* **Work instructions**
Give back, exactly and with nothing else, the lines running from the one that contains "ool. In today's post I…" to the end of the entries below; do not include pictures.

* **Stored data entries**
====

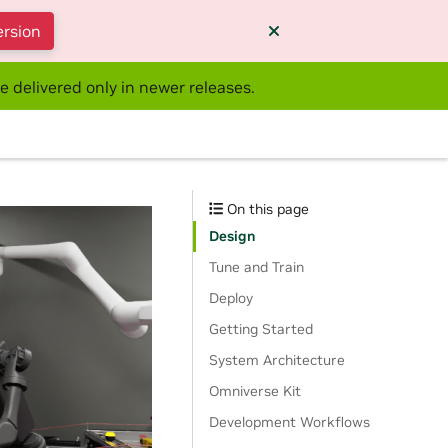
ersion
e delivered only in newer releases.
On this page
Design
Tune and Train
Deploy
Getting Started
System Architecture
Omniverse Kit
Development Workflows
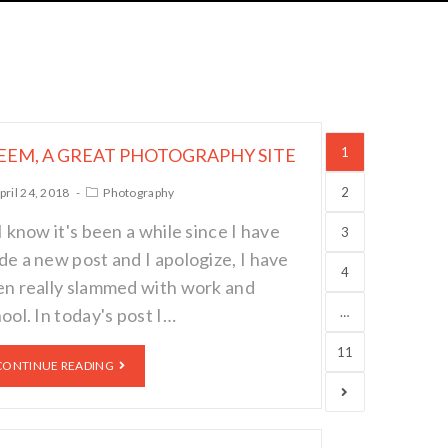
EEM, A GREAT PHOTOGRAPHY SITE
1
2
pril 24, 2018
Photography
I know it's been a while since I have
3
e a new post and I apologize, I have
4
n really slammed with work and
ool. In today's post I…
…
11
CONTINUE READING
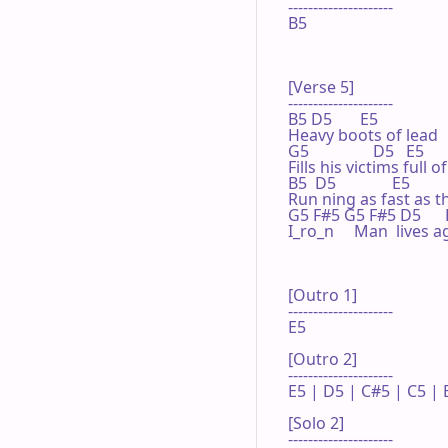
---------------------

B5

[Verse 5]

---------------------

B5 D5       E5

Heavy boots of lead

G5                D5   E5

Fills his victims full o
B5  D5              E5

Run ning as fast as t
G5 F#5 G5 F#5 D5      
I_ro_n     Man  lives ag
[Outro 1]

---------------------

E5

[Outro 2]

---------------------

E5 | D5 | C#5 | C5 | E
[Solo 2]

====

* **Response to this task**
ool. In today's post I…
…
11
CONTINUE READING
---------------------

B5

[Verse 5]

---------------------

B5 D5       E5

Heavy boots of lead

G5                D5   E5

Fills his victims full o
B5  D5              E5

Run ning as fast as t
G5 F#5 G5 F#5 D5      
I_ro_n     Man  lives ag
[Outro 1]

---------------------

E5

[Outro 2]

---------------------

E5 | D5 | C#5 | C5 | E
[Solo 2]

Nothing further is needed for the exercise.